Sometimes, in the course of researching internet rumors and viral phenomena, we are surprised by what we find. And since Jan. 4 marks National Trivia Day, we are commemorating a few of our recent stories that could fall into "trivia" category:
What Was the Flatwoods Monster (and, for that Matter, Mothman)?
According to Joe Nickell, a long-time paranormal investigator, the famous cryptid "monsters" in West Virginia were likely nothing more than owls that spooked people so badly that they believed they saw something otherworldly. Add in some opportunists and sensational media coverage, and you have yourself a full-blown paranormal monster story.
Did a Photograph Show a Crashed Flying Saucer?
The photograph looks like it could be a scene from the TV series "The X-Files." It shows a flying saucer crashed into the ground, with two men, one of them wearing a black fedora, looking on in the foreground.
But the picture isn't real.
As we documented, the image did in fact originate from "The X-Files." It was a still from 2016’s “The X-Files: The Event Series.” The image circulated online as a misleading ad promising to show photographs that have been "declassified" by the government.
Is the 'Penis Flytrap' Real?
Yes, but (sadly) that's not its real name.
In 2019, photographs of a plant that looked like a human penis went viral online. Although some dubbed it the "penis flytrap" (a play on the real name of another plant, the Venus flytrap), that is not its real name.
The plant belongs to the Nepenthes genus. Clinton Morse, living plant collections manager at the University of Connecticut’s Department of Ecology and Evolutionary Biology, told Snopes by email in 2019:
It is certainly a Nepenthes species and certainly looks like an authentic image. … All Nepenthes have a similar passive pitfall trap that develops with a closed trap, and as the trap matures the ‘lid’ opens up. The pitchers in the attached image are just starting to open thus giving them a rather penile appearance. I’ve never heard of them being called “penis fly trap,” but it is a rather accurate descriptive name.
Is the 'Penis Snake' Real?
While we're on the topic of things you may have seen online that looked like genitalia, some readers asked whether an image of a "snake" that looks like a penis was real.

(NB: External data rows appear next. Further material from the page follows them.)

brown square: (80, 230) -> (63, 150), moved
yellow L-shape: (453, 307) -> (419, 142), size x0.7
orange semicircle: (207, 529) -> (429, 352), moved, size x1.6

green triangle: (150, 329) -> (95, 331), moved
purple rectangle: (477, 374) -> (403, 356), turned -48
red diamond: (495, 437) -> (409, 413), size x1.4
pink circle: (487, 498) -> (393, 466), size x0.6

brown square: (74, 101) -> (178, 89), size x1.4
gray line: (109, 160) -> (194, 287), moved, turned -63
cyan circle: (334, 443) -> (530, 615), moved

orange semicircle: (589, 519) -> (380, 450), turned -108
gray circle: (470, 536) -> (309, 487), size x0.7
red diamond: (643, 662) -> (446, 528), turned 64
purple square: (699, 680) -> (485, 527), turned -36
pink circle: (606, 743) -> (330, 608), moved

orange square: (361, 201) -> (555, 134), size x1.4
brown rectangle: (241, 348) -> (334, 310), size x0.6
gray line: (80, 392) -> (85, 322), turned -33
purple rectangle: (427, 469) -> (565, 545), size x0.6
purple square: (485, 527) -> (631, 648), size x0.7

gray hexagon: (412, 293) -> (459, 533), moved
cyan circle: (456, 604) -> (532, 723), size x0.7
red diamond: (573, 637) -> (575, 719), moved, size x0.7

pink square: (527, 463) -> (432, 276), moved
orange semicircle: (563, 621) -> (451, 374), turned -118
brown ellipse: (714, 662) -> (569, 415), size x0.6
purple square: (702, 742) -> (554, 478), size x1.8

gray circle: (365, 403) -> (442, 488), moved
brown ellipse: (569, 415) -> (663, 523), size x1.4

The image was real, but if we're going to nitpick details, the animal pictured wasn't a snake. As we noted in November 2021:
While these pictures often make their way around the internet attached to names like “penis snake,” “floppy snake,” or “man-aconda,” this creature’s proper name is Atretochoana eiselti. And while this animal’s internet nicknames would lead some to believe that these photos show a sort of phallic-looking snake, this animal is actually a species of caecilian, a group of limbless amphibians.

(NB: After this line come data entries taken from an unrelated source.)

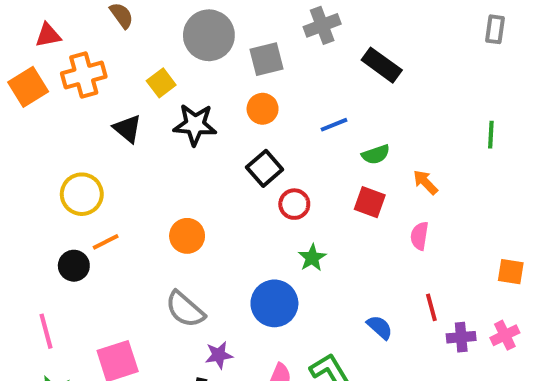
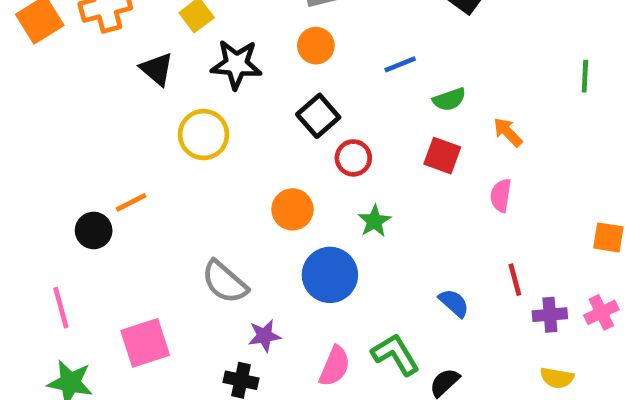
yellow circle: (82, 194) -> (204, 135), moved
orange circle: (187, 236) -> (292, 209), moved

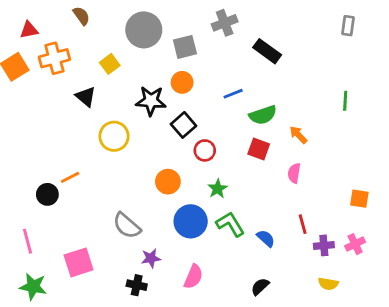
black star: (236, 64) -> (151, 101), moved
green semicircle: (449, 99) -> (263, 115), size x1.4
green L-shape: (395, 354) -> (230, 224), moved

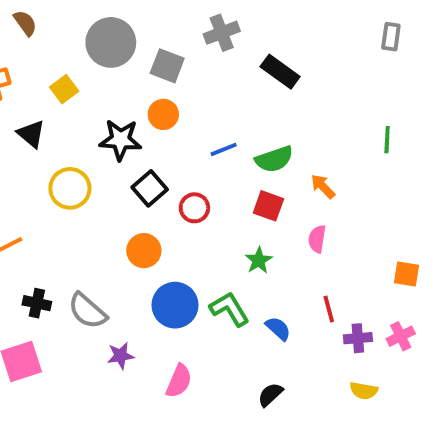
gray square: (185, 47) -> (167, 66), turned 35
blue line: (233, 94) -> (224, 149), moved
black square: (183, 125) -> (150, 188), moved
green star: (218, 189) -> (259, 260), moved
black cross: (137, 285) -> (37, 303), moved

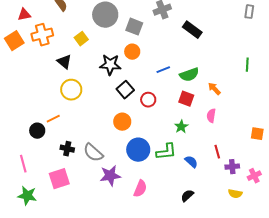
yellow circle: (70, 188) -> (71, 90), moved
green L-shape: (229, 309) -> (166, 152), turned 115
pink cross: (401, 336) -> (254, 176), moved
purple star: (121, 356) -> (110, 176), size x1.5

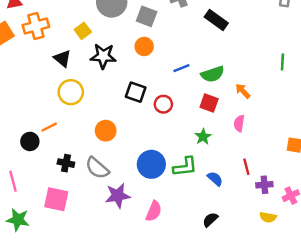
black star: (110, 65) -> (103, 56), moved
black square: (125, 90) -> (136, 92), turned -30
orange circle: (122, 122) -> (106, 131), moved
pink square: (59, 179) -> (56, 199), turned 30

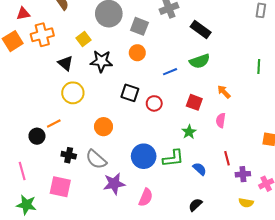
green semicircle: (213, 74) -> (200, 61), moved

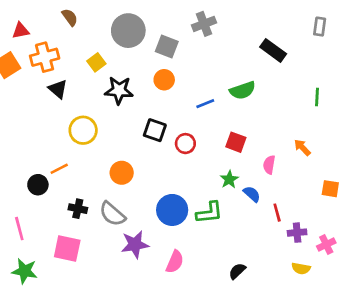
black rectangle: (201, 29) -> (273, 50), moved
black triangle: (65, 63) -> (58, 89), moved
orange arrow: (224, 92) -> (302, 147), moved
blue semicircle: (200, 169) -> (252, 194), moved

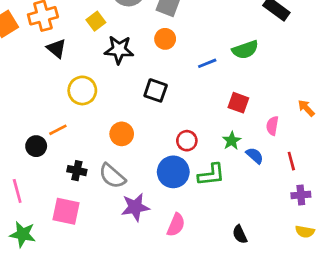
red circle: (185, 144) -> (187, 141), moved
red line: (277, 213) -> (291, 161), moved
black semicircle: (237, 271) -> (240, 234), turned -72

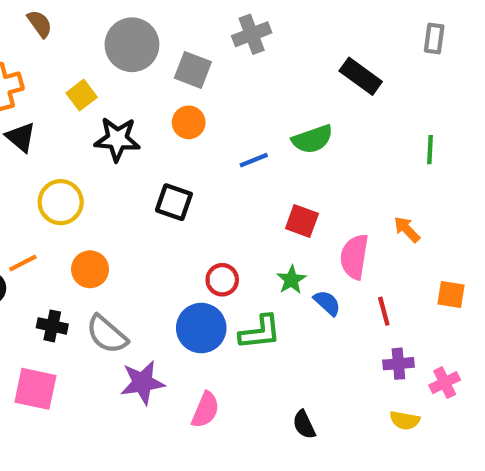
pink semicircle: (272, 126) -> (354, 257), size x1.5
orange circle: (122, 134) -> (90, 269), moved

Did Researchers Really Extract Human DNA from Head Lice on Mummies?
This may sound like the plot to a "Jurassic Park" spinoff, but it's not science fiction. As we reported, "researchers writing in the peer-reviewed journal Molecular Biology and Evolution described human DNA that had been extracted from the “cement” that the tiny lice use to glue their eggs to human hair."
The "cement" from the lice was found on the remains of mummified people who lived in the Andes in what is now Argentina, and were buried an estimated 1,500 to 2,000 years ago.

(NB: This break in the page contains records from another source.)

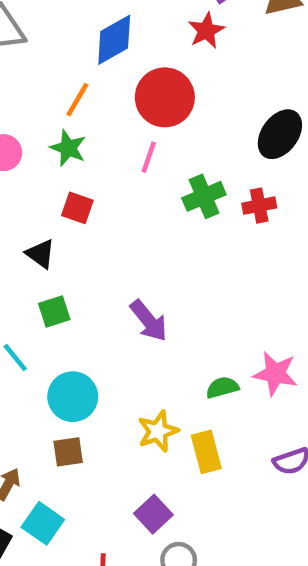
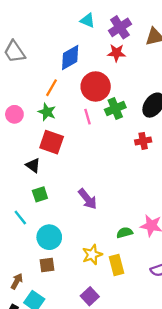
red star: (206, 31) -> (116, 53), turned 30
pink line: (149, 157) -> (87, 117), turned -35
green cross: (204, 196) -> (115, 109), moved
red square: (77, 208) -> (52, 142), size x1.5

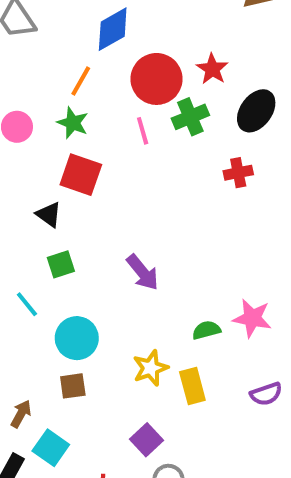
red star: (116, 53) -> (212, 69), moved, turned 30

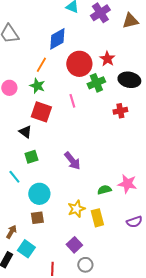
black ellipse: (256, 111) -> (129, 80), turned 65
pink line: (143, 131) -> (72, 101), moved

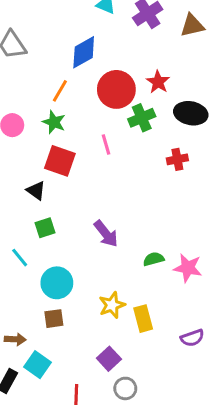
green semicircle: (104, 190) -> (154, 259), moved
purple semicircle: (134, 222) -> (192, 338), moved
brown arrow: (11, 232) -> (15, 339), turned 64

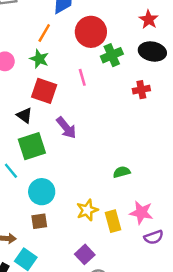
red star: (158, 82) -> (149, 20), moved
green square: (45, 228) -> (32, 146), size x1.6
purple arrow: (106, 234) -> (66, 128), moved
pink star: (188, 268) -> (141, 213), moved

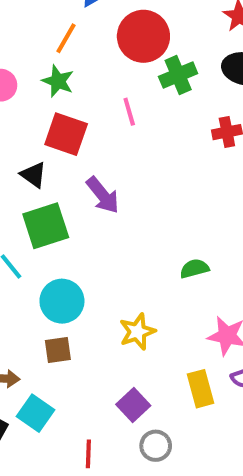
yellow rectangle: (113, 221) -> (200, 389), moved

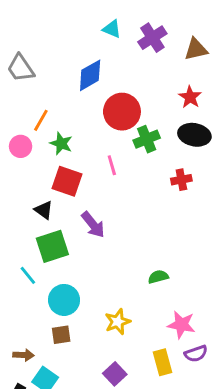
orange line: (66, 38) -> (41, 120), moved

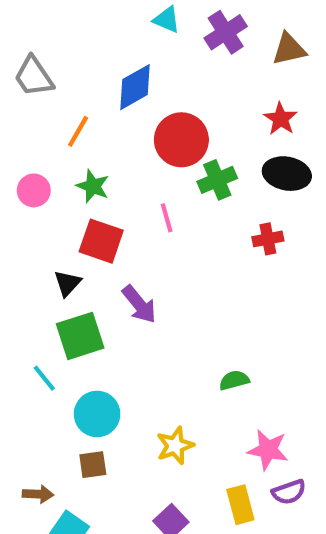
orange line: (41, 120) -> (78, 131), moved
black triangle: (44, 210) -> (67, 283), turned 36

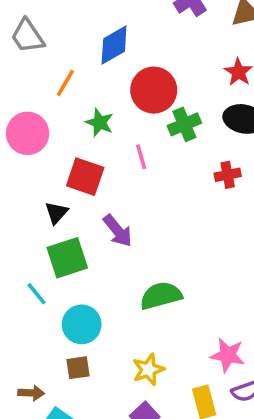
green star: (93, 186) -> (100, 123), moved
pink circle: (34, 190) -> (28, 133), size x1.5
green semicircle: (234, 380) -> (161, 296), moved, size x1.6
yellow star: (175, 446) -> (148, 369), moved

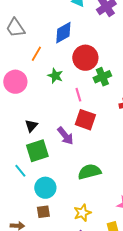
red square: (85, 177) -> (85, 120), moved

Did a Woman Really Poop the Length of a Bowling Lane and Set a Record?
A rumor has circulated online for years that holds that a woman by the name of Michelle Hines set a record by producing a 26-foot-long piece of excrement at a bowling alley in Bloomfield Hills, Michigan in 1995.
We're not sure if "impressive" is the correct word to use here, but that rather daunting record wouldn't even be physically possible. As we pointed out, the human large intestine is only about five feet long.